> **Records**
____________
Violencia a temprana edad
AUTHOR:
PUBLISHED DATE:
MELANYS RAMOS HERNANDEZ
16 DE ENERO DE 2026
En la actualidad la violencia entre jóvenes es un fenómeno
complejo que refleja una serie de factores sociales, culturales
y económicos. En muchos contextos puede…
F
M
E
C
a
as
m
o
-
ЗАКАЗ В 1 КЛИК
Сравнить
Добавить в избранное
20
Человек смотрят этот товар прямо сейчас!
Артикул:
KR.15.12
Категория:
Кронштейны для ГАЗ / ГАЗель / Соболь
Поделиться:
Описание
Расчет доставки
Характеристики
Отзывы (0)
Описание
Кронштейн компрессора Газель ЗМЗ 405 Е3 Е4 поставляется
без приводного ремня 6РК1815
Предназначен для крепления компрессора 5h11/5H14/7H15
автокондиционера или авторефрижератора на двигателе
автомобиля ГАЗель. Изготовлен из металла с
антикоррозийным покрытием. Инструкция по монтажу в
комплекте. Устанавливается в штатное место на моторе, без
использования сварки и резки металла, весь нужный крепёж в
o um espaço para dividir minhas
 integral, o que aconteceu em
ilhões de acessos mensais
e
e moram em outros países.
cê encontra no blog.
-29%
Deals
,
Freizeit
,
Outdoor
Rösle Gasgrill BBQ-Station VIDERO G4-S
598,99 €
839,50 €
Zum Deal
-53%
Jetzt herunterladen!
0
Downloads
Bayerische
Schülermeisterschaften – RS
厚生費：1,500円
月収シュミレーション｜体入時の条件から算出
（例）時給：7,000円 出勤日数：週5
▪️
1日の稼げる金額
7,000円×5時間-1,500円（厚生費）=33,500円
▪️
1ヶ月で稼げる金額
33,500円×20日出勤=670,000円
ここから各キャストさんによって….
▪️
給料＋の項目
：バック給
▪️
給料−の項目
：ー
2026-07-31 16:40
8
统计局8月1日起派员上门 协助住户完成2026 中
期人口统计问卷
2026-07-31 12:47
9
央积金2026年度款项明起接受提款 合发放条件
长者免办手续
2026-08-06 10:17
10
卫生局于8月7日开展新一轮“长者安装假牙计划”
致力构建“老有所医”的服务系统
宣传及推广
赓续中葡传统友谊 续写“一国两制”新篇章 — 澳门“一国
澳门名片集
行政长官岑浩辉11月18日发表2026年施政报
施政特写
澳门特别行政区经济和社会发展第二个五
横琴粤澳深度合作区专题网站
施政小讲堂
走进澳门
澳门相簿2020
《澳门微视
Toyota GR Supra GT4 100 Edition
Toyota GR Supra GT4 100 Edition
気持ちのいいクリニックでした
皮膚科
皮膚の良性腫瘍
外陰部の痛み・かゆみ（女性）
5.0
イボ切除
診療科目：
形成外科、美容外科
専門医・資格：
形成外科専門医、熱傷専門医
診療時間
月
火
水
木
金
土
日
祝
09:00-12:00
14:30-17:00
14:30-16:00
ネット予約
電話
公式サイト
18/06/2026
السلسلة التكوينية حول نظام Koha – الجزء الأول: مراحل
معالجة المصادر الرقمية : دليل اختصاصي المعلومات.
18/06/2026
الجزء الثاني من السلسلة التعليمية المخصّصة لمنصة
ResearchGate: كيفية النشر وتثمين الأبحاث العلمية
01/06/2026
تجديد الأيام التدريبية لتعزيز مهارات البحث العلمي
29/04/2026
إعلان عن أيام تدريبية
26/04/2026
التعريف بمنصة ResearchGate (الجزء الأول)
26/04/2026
____________
> **Work to be completed**
Copy out the full listing, exactly as it stands.

> **Result for this exercise**
Violencia a temprana edad
AUTHOR:
PUBLISHED DATE:
MELANYS RAMOS HERNANDEZ
16 DE ENERO DE 2026
En la actualidad la violencia entre jóvenes es un fenómeno
complejo que refleja una serie de factores sociales, culturales
y económicos. En muchos contextos puede…
F
M
E
C
a
as
m
o
-
ЗАКАЗ В 1 КЛИК
Сравнить
Добавить в избранное
20
Человек смотрят этот товар прямо сейчас!
Артикул:
KR.15.12
Категория:
Кронштейны для ГАЗ / ГАЗель / Соболь
Поделиться:
Описание
Расчет доставки
Характеристики
Отзывы (0)
Описание
Кронштейн компрессора Газель ЗМЗ 405 Е3 Е4 поставляется
без приводного ремня 6РК1815
Предназначен для крепления компрессора 5h11/5H14/7H15
автокондиционера или авторефрижератора на двигателе
автомобиля ГАЗель. Изготовлен из металла с
антикоррозийным покрытием. Инструкция по монтажу в
комплекте. Устанавливается в штатное место на моторе, без
использования сварки и резки металла, весь нужный крепёж в
o um espaço para dividir minhas
 integral, o que aconteceu em
ilhões de acessos mensais
e
e moram em outros países.
cê encontra no blog.
-29%
Deals
,
Freizeit
,
Outdoor
Rösle Gasgrill BBQ-Station VIDERO G4-S
598,99 €
839,50 €
Zum Deal
-53%
Jetzt herunterladen!
0
Downloads
Bayerische
Schülermeisterschaften – RS
厚生費：1,500円
月収シュミレーション｜体入時の条件から算出
（例）時給：7,000円 出勤日数：週5
▪️
1日の稼げる金額
7,000円×5時間-1,500円（厚生費）=33,500円
▪️
1ヶ月で稼げる金額
33,500円×20日出勤=670,000円
ここから各キャストさんによって….
▪️
給料＋の項目
：バック給
▪️
給料−の項目
：ー
2026-07-31 16:40
8
统计局8月1日起派员上门 协助住户完成2026 中
期人口统计问卷
2026-07-31 12:47
9
央积金2026年度款项明起接受提款 合发放条件
长者免办手续
2026-08-06 10:17
10
卫生局于8月7日开展新一轮“长者安装假牙计划”
致力构建“老有所医”的服务系统
宣传及推广
赓续中葡传统友谊 续写“一国两制”新篇章 — 澳门“一国
澳门名片集
行政长官岑浩辉11月18日发表2026年施政报
施政特写
澳门特别行政区经济和社会发展第二个五
横琴粤澳深度合作区专题网站
施政小讲堂
走进澳门
澳门相簿2020
《澳门微视
Toyota GR Supra GT4 100 Edition
Toyota GR Supra GT4 100 Edition
気持ちのいいクリニックでした
皮膚科
皮膚の良性腫瘍
外陰部の痛み・かゆみ（女性）
5.0
イボ切除
診療科目：
形成外科、美容外科
専門医・資格：
形成外科専門医、熱傷専門医
診療時間
月
火
水
木
金
土
日
祝
09:00-12:00
14:30-17:00
14:30-16:00
ネット予約
電話
公式サイト
18/06/2026
السلسلة التكوينية حول نظام Koha – الجزء الأول: مراحل
معالجة المصادر الرقمية : دليل اختصاصي المعلومات.
18/06/2026
الجزء الثاني من السلسلة التعليمية المخصّصة لمنصة
ResearchGate: كيفية النشر وتثمين الأبحاث العلمية
01/06/2026
تجديد الأيام التدريبية لتعزيز مهارات البحث العلمي
29/04/2026
إعلان عن أيام تدريبية
26/04/2026
التعريف بمنصة ResearchGate (الجزء الأول)
26/04/2026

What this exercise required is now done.